Personal information
- Date of birth: March 25, 2003 (age 23)
- Place of birth: Saint-Denis, France
- Height: 1.78 m (5 ft 10 in)
- Position: Left-back

Team information
- Current team: Auxerre
- Number: 93

Youth career
- FC Montfermeil
- 2021: Saint-Étienne

Senior career*
- Years: Team / Apps / (Gls)
- 2021–2024: Lausanne-Sport U21 / 39 / (3)
- 2023–2024: →US Avranches (loan) / 25 / (1)
- 2024–2026: FC Lausanne-Sport / 38 / (2)
- 2026–: Auxerre / 0 / (0)

= Sékou Fofana (footballer, born 2003) =

French-Ivorian footballer

Sékou Fofana (born 25 March 2003) is a professional footballer who plays as a left-back for Ligue 1 club Auxerre.
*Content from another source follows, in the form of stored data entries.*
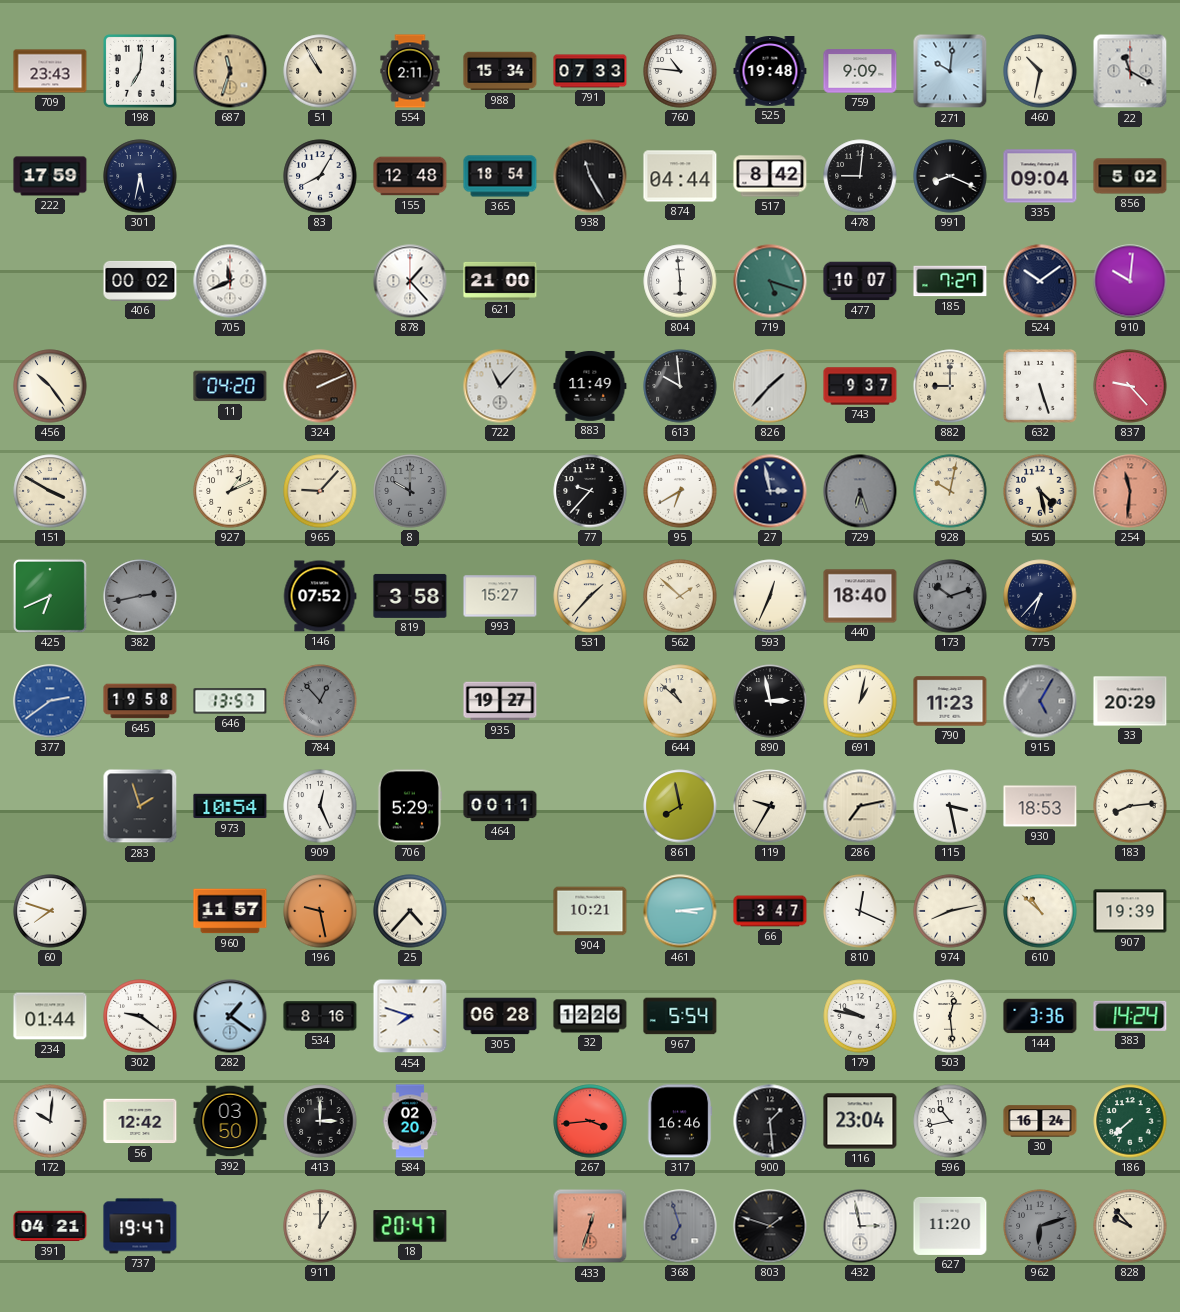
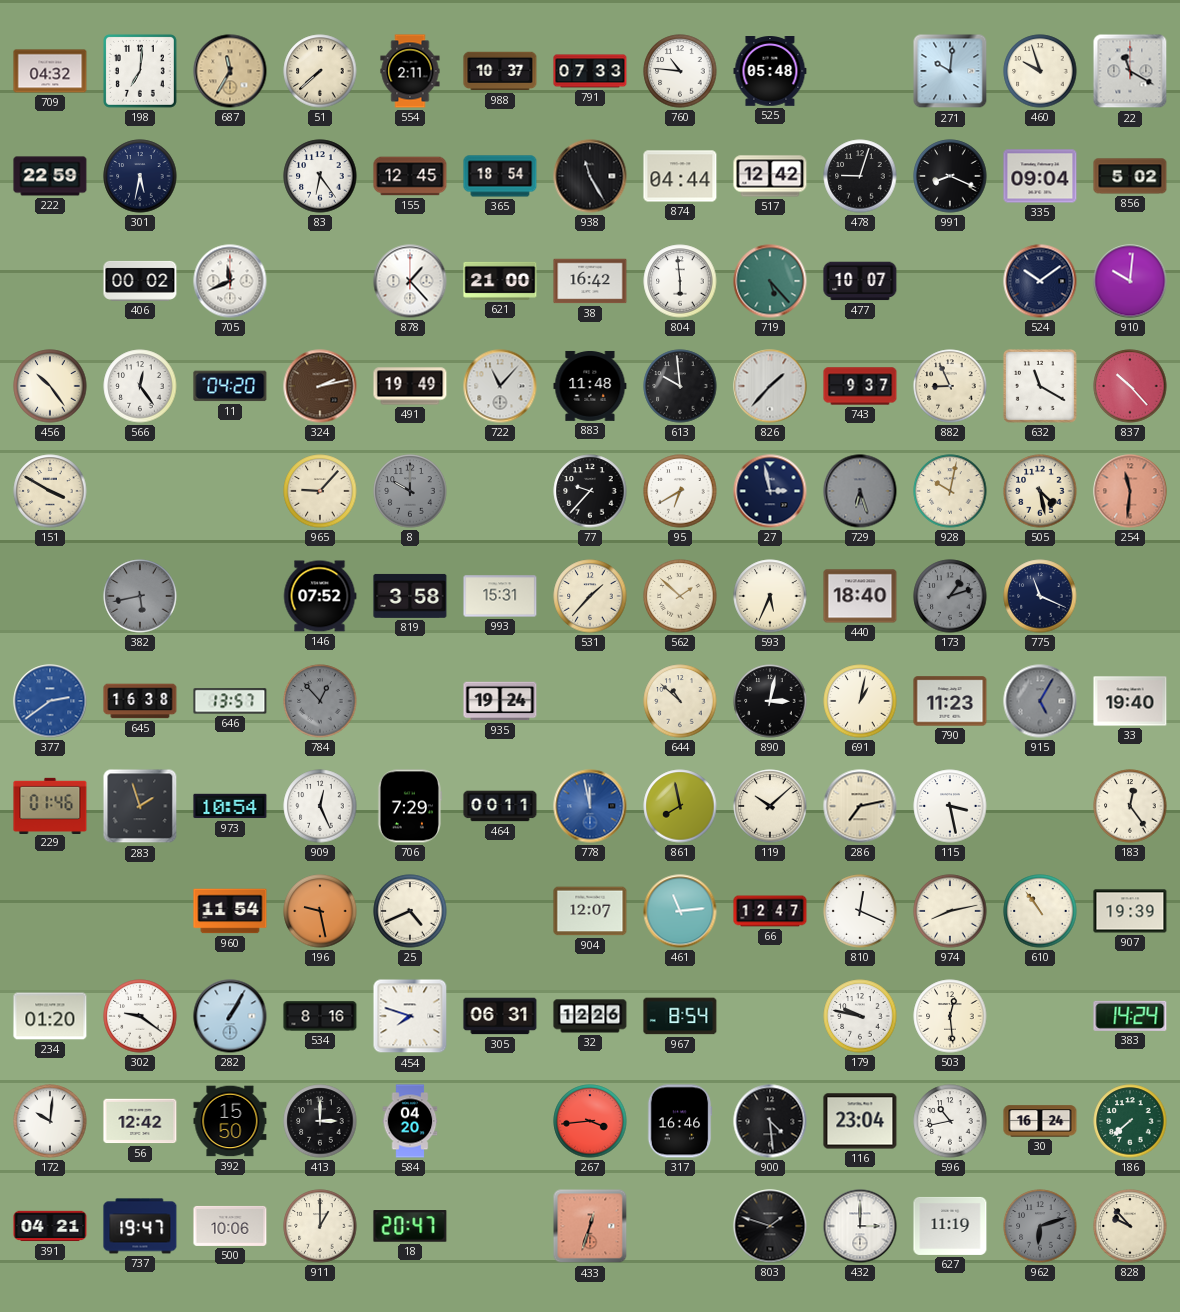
709: 23:43 -> 04:32
687: 11:33 -> 11:35
51: 10:55 -> 7:38
988: 15:34 -> 10:37
525: 19:48 -> 05:48
759: 9:09 -> none
460: 10:32 -> 9:57
222: 17:59 -> 22:59
83: 8:05 -> 6:24
155: 12:48 -> 12:45
517: 8:42 -> 12:42
478: 9:01 -> 9:03
38: none -> 16:42
719: 5:18 -> 5:23
185: 7:27 -> none
566: none -> 12:24
324: 2:11 -> 2:13
491: none -> 19:49
883: 11:49 -> 11:48
882: 9:00 -> 8:56
632: 5:27 -> 11:20
837: 9:23 -> 10:23
927: 1:11 -> none
425: 6:41 -> none
382: 2:43 -> 5:43
993: 15:27 -> 15:31
593: 12:34 -> 5:34
173: 10:12 -> 1:12
775: 6:37 -> 11:19
645: 19:58 -> 16:38
935: 19:27 -> 19:24
890: 2:58 -> 3:02
33: 20:29 -> 19:40
229: none -> 01:46
706: 5:29 -> 7:29
778: none -> 11:58
119: 9:35 -> 10:08
930: 18:53 -> none
183: 8:14 -> 12:24
60: 7:48 -> none
960: 11:57 -> 11:54
25: 4:37 -> 4:41
904: 10:21 -> 12:07
461: 3:14 -> 11:14
66: 3:47 -> 12:47
610: 10:52 -> 10:54
234: 01:44 -> 01:20
282: 1:21 -> 1:05
305: 06:28 -> 06:31
967: 5:54 -> 8:54
144: 3:36 -> none
392: 03:50 -> 15:50
584: 02:20 -> 04:20
900: 1:29 -> 4:29
500: none -> 10:06
368: 6:57 -> none
432: 2:58 -> 3:00
627: 11:20 -> 11:19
Born in France, he has opted to play for the Ivory Coast internationally.

== Club career ==
Fofana is a product of the youth academies of the French clubs AS Jeunesse Aubervilliers, FC Montfermeil, and Saint-Étienne. On 1 July 2021, he moved to the Swiss club Lausanne-Sport where he played for their reserves. He joined Avranches on loan in the Championnat National for the 2023–24 season on 21 August 2023. He was promoted to Lausanne-Sport's senior team in the Swiss Super League as he returned to the club for the 2024–25 season, extending his contract with the club on 4 September 2024 until 2027.

On 8 July 2026, Fofana transferred to Ligue 1 club Axuerre on a 4-year contract.

==International career==
Born in France, Fofana is of Ivorian and Malian descent. He was called up to the Ivory Coast under-23s in March 2024.